When a gas lift system starts performing poorly, there is a good chance no one will notice. It is not an event that demands attention like a broken pump. A gas lift system will continue injecting gas into wells and oil will continue to come out. Just not as much oil as there could be.
That potential has driven ExxonMobil to step up monitoring of its many gas lift systems in the United States, with regular visits from gas lift technicians and research work to develop new ways to better monitor and manage them.
“The vast majority (of gas lift systems) need some treatment to improve them,” said Rodney Bane, global artificial lift manager in ExxonMobil Global Production. “The wells do not remain the same over time. They change.”
In a presentation at the recent Artificial Lift Conference in Houston, Bane outlined how ExxonMobil researchers are seeking new measures of gas lift performance and better ways to diagnose problems. That work has been guided by what it learned from a team of technicians to find and fix underperforming gas lift systems.
From 2008 to 2013, a handful of gas lift technicians employed by ExxonMobil to seek out and treat underperforming wells were able to increase production by an average of 22% for each well treated, said Tony Hord, an engineering superintendent for Exxon Mobil who headed the effort during that period. For the average well treated that was about 68 B/D.
The team, which ranged from six members down to three in later years, was able to increase production for an ExxonMobil unit with onshore and offshore wells from east Texas to California, including fields in the Gulf of Mexico, by an average of 8% over those years, he said.
The assignments focused on wells likely to produce the biggest gains. The program measures performance in a variety of ways, from production trends to the ratio of total production and gas injected. The goal is: the most added production from the least amount of gas injected.
Gas lift systems reward regular attention because there are many reasons why a system may benefit from attention. They can be geological—the volume and mix of fluids changes over time; mechanical—valves can stop steadily injecting gas at the correct pressure or tubing leaks can release it; or be design-related—a standard downhole injection system might not be sized correctly for that well.
Ultimately, the goal is to reduce the fluid density downhole so more oil and gas will rise to the surface. A 1-psi difference in bottomhole pressure can have a 10 B/D impact on daily output, Hord said. This ratio varies widely depending on the field and the well design.
Work in the field also guided development of new artificial lift technology. “We learn from what we see when we are out on platforms,” Bane said. One thing that has been apparent, he said, “in visiting platform after platform we see really poor gas management.
Others at the conference said the problem is common. While the flow of produced gas for sale is accounted with great precision to satisfy a variety of financial obligations, measurement of high pressure streams of gas injected to increase production has not been a priority.

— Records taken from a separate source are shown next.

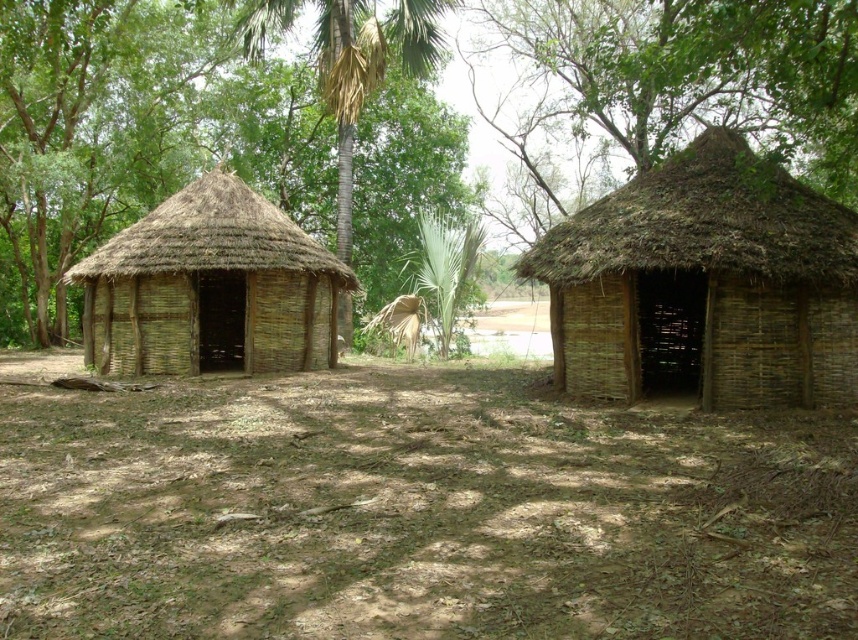 Question: Estimate the real-world distances between objects in this image. Which object is farther from the brown woven hut at left?

Choices:
 (A) green leafy palm tree at center
 (B) brown dirt field at center
 (C) brown thatch hut at center

Answer: (C)

Question: Is the position of brown thatch hut at center more distant than that of green leafy palm tree at center?

Choices:
 (A) no
 (B) yes

Answer: (A)

Question: Can you confirm if brown thatch hut at right is wider than brown woven hut at left?

Choices:
 (A) yes
 (B) no

Answer: (A)

Question: Can you confirm if brown thatch hut at center is positioned below brown thatch hut at right?

Choices:
 (A) yes
 (B) no

Answer: (B)

Question: Estimate the real-world distances between objects in this image. Which object is farther from the brown dirt field at center?

Choices:
 (A) brown thatch hut at center
 (B) brown thatch hut at right

Answer: (A)

Question: Which of the following is the farthest from the observer?

Choices:
 (A) brown thatch hut at center
 (B) green leafy palm tree at center
 (C) brown dirt field at center

Answer: (B) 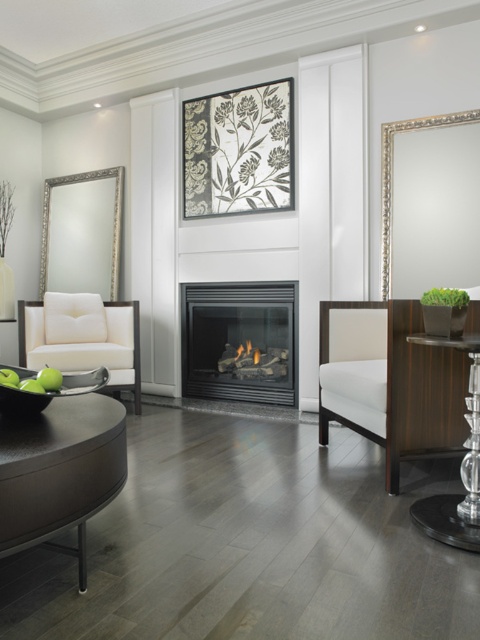 Question: Does dark brown wooden table at lower left have a smaller size compared to black textured fabric at upper center?

Choices:
 (A) yes
 (B) no

Answer: (A)

Question: Is black glass fireplace at center wider than clear glass table at lower right?

Choices:
 (A) no
 (B) yes

Answer: (B)

Question: Which of these objects is positioned closest to the matte white armchair at left?

Choices:
 (A) black glass fireplace at center
 (B) dark brown wooden table at lower left
 (C) clear glass table at lower right
 (D) black textured fabric at upper center

Answer: (A)

Question: Which object appears closest to the camera in this image?

Choices:
 (A) black textured fabric at upper center
 (B) black glass fireplace at center
 (C) dark brown wooden table at lower left
 (D) matte white armchair at left

Answer: (C)

Question: Considering the relative positions of dark brown wooden table at lower left and black glass fireplace at center in the image provided, where is dark brown wooden table at lower left located with respect to black glass fireplace at center?

Choices:
 (A) above
 (B) below

Answer: (B)

Question: Based on their relative distances, which object is nearer to the clear glass table at lower right?

Choices:
 (A) matte white armchair at left
 (B) black textured fabric at upper center
 (C) dark brown wooden table at lower left

Answer: (C) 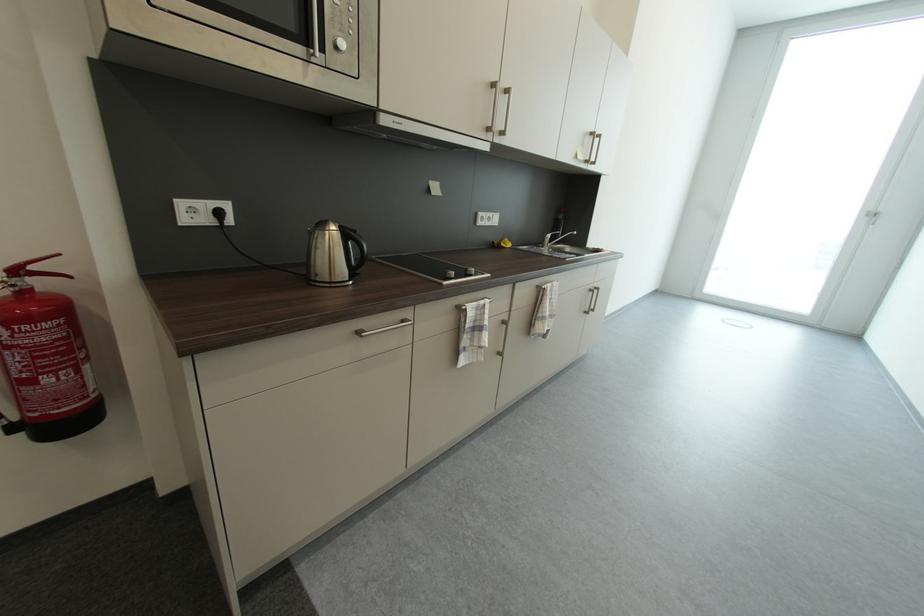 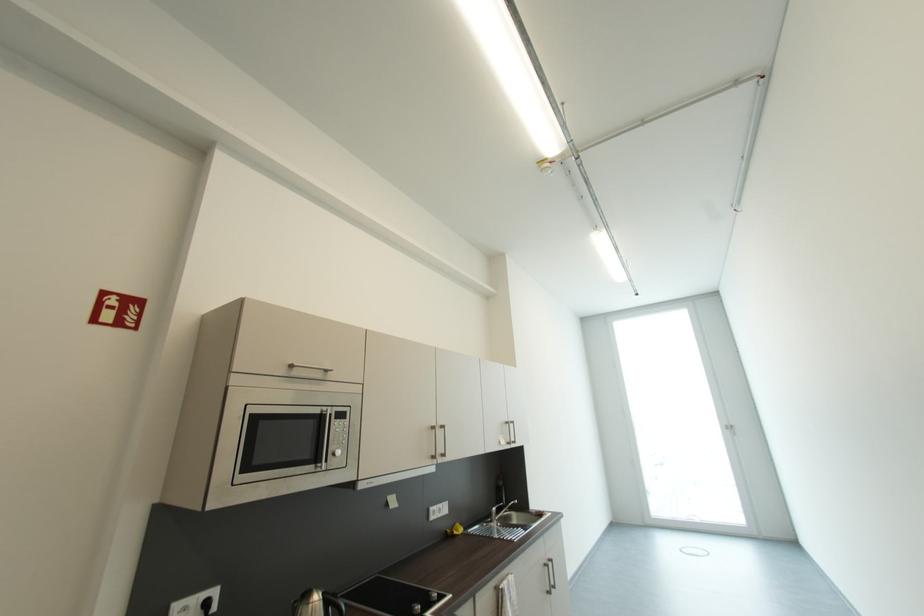 The point at (225, 215) is marked in the first image. Where is the corresponding point in the second image?

(213, 605) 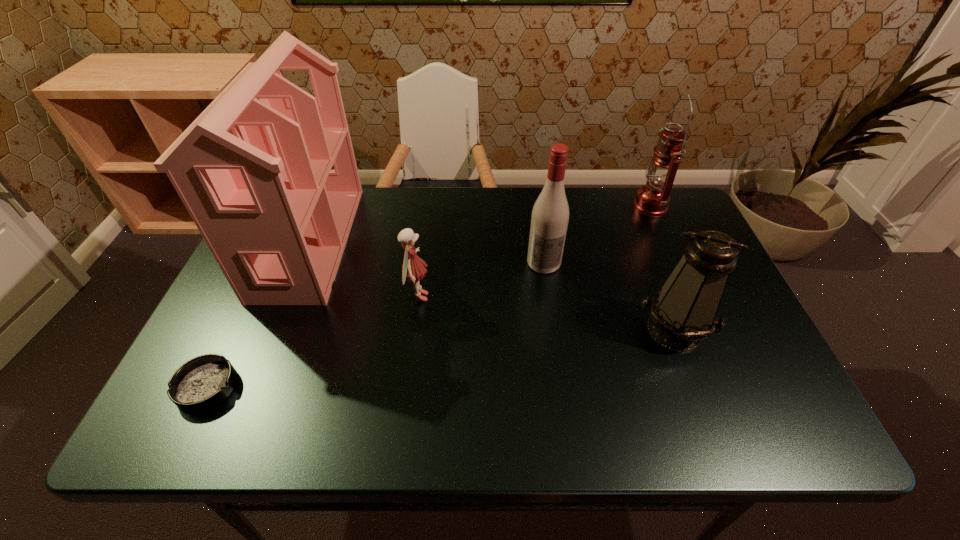 You are a GUI agent. You are given a task and a screenshot of the screen. Output one action in this format:
    pyautogui.click(x=<x>, y=<y>)
    Task: Click on the vacant area in the image that satisfies the following two spatial constraints: 1. on the front-facing side of the fourth object from right to left; 2. on the front side of the nearest object
    
    Given the screenshot: What is the action you would take?
    pyautogui.click(x=406, y=387)

Where is `free region that satisfies the following two spatial constraints: 1. on the front-facing side of the fourth object from right to left; 2. on the right side of the nearer oil lamp`? free region that satisfies the following two spatial constraints: 1. on the front-facing side of the fourth object from right to left; 2. on the right side of the nearer oil lamp is located at coordinates (414, 329).

You are a GUI agent. You are given a task and a screenshot of the screen. Output one action in this format:
    pyautogui.click(x=<x>, y=<y>)
    Task: Click on the free spot that satisfies the following two spatial constraints: 1. on the front-facing side of the tallest object; 2. on the right side of the fourth tallest object
    The height and width of the screenshot is (540, 960).
    Given the screenshot: What is the action you would take?
    pyautogui.click(x=275, y=329)

Locate an element on the screen. This screenshot has height=540, width=960. vacant space that satisfies the following two spatial constraints: 1. on the back side of the fourth tallest object; 2. on the front-facing side of the doll is located at coordinates (660, 296).

This screenshot has height=540, width=960. I want to click on free point that satisfies the following two spatial constraints: 1. on the label of the alcohol; 2. on the front-facing side of the doll, so click(x=549, y=296).

This screenshot has width=960, height=540. Identify the location of vacant space that satisfies the following two spatial constraints: 1. on the front-facing side of the dollhouse; 2. on the back side of the nearer oil lamp. (275, 329).

The height and width of the screenshot is (540, 960). Find the location of `vacant point that satisfies the following two spatial constraints: 1. on the front-facing side of the tallest object; 2. on the back side of the nearer oil lamp`. vacant point that satisfies the following two spatial constraints: 1. on the front-facing side of the tallest object; 2. on the back side of the nearer oil lamp is located at coordinates (275, 329). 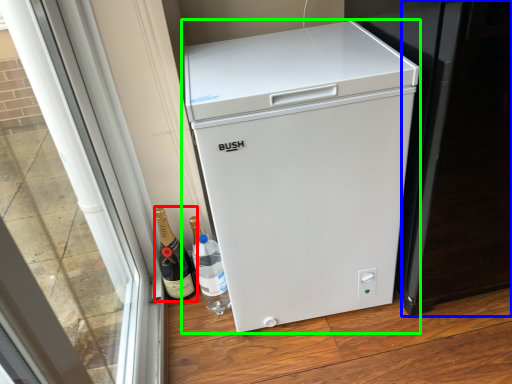 Question: Considering the real-world distances, which object is farthest from wine (highlighted by a red box)? screen door (highlighted by a blue box) or refrigerator (highlighted by a green box)?

Choices:
 (A) screen door
 (B) refrigerator

Answer: (A) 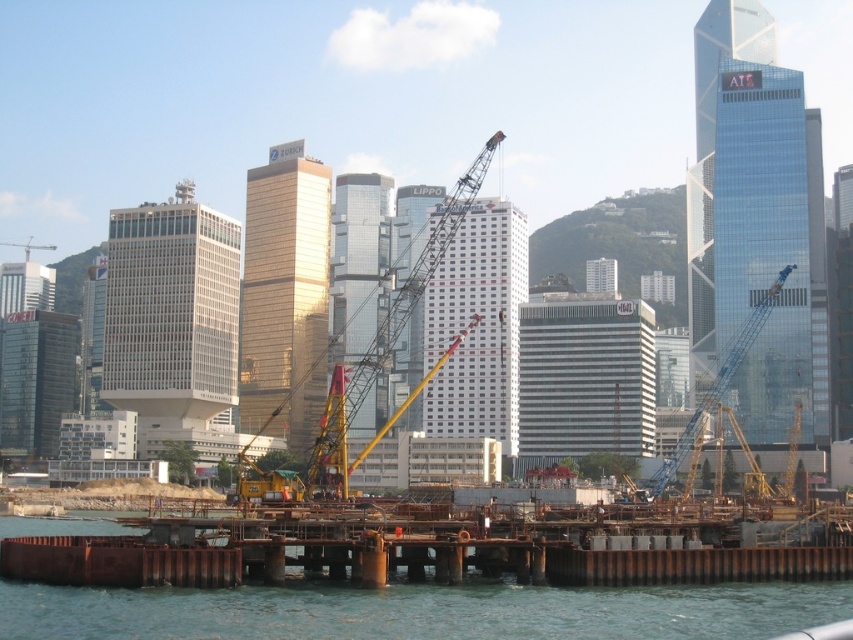 Question: Which object is the farthest from the rusty metal water at lower center?

Choices:
 (A) blue metallic crane at center
 (B) yellow metallic crane at center

Answer: (A)

Question: Can you confirm if yellow metallic crane at center is thinner than blue metallic crane at center?

Choices:
 (A) yes
 (B) no

Answer: (B)

Question: Can you confirm if rusty metal water at lower center is bigger than blue metallic crane at center?

Choices:
 (A) no
 (B) yes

“I would be embarrassed to say how poor the numbers are in that area,” Bane said. ExxonMobil dealt with that problem by equipping its hands with a clamp-on meter that offers fairly accurate readings of what is flowing down the hole.
The company is now seeking new performance indicators. Bane said ExxonMobil researchers were challenged to “measure anything you can imagine” on wells with gas lift. A list of ideas was tested on an onshore well. Bane said the best indicators are being tried on a pilot project offshore. “So far, we are getting good results,” he said, adding that some of it is “high-frequency data.” Such rapid measures generate a lot of bytes of data, which magnify the processing power and storage required. If it offers insights it could become part of the monitoring process, but big data is not the goal. “We need reliable information and want to minimize the data gathered that we do not use,” Bane said.
ExxonMobil is also considering ideas developed by others. It has been testing what comes out of its downhole injection valves by sending down short spurts of carbon dioxide into the gas lift system. By timing the return of the CO2 to the surface it can measure if valves that are supposed to be open in the well, actually are.
The CO2 tracer method was developed and patented by Shell. The first commercial field trial was done by ConocoPhillips in Alaska with Shell in 2005, said Shauna Noonan, the program committee chair for the conference who is an SPE technical director and works at ConocoPhillips. It has also been licensed for use by service companies under the name WellTracer.
Gathering good information and using it to correctly identify ways to improve production falls short of what is required for technicians in the field, or new diagnostic systems.
In addition to having the experience and training, the ideal technician would have the communication skills needed to convince field managers that there is a likely reward for the risk of working on a producing well.
Those working on new monitoring systems are looking for indicators and graphics of the changing condition of gas lift systems that are a convincing as a broken pump.
Considering ExxonMobil’s production gains, its investment in technicians appears modest. A consultant in the audience for Hord’s presentation estimated that the small group of gas lift technicians generated tens of millions of dollars of added revenue.
“We know that the gains are there,” said Burney Waring, whose company WaringWorld advises operators on optimizing production. “The magic is in keeping after it year after year.”
And it is easy to lose that focus. “You can do it this way without a lot of money,” Hord said. “There are barrels you should be producing, but you do not go after them because you are doing everything else.”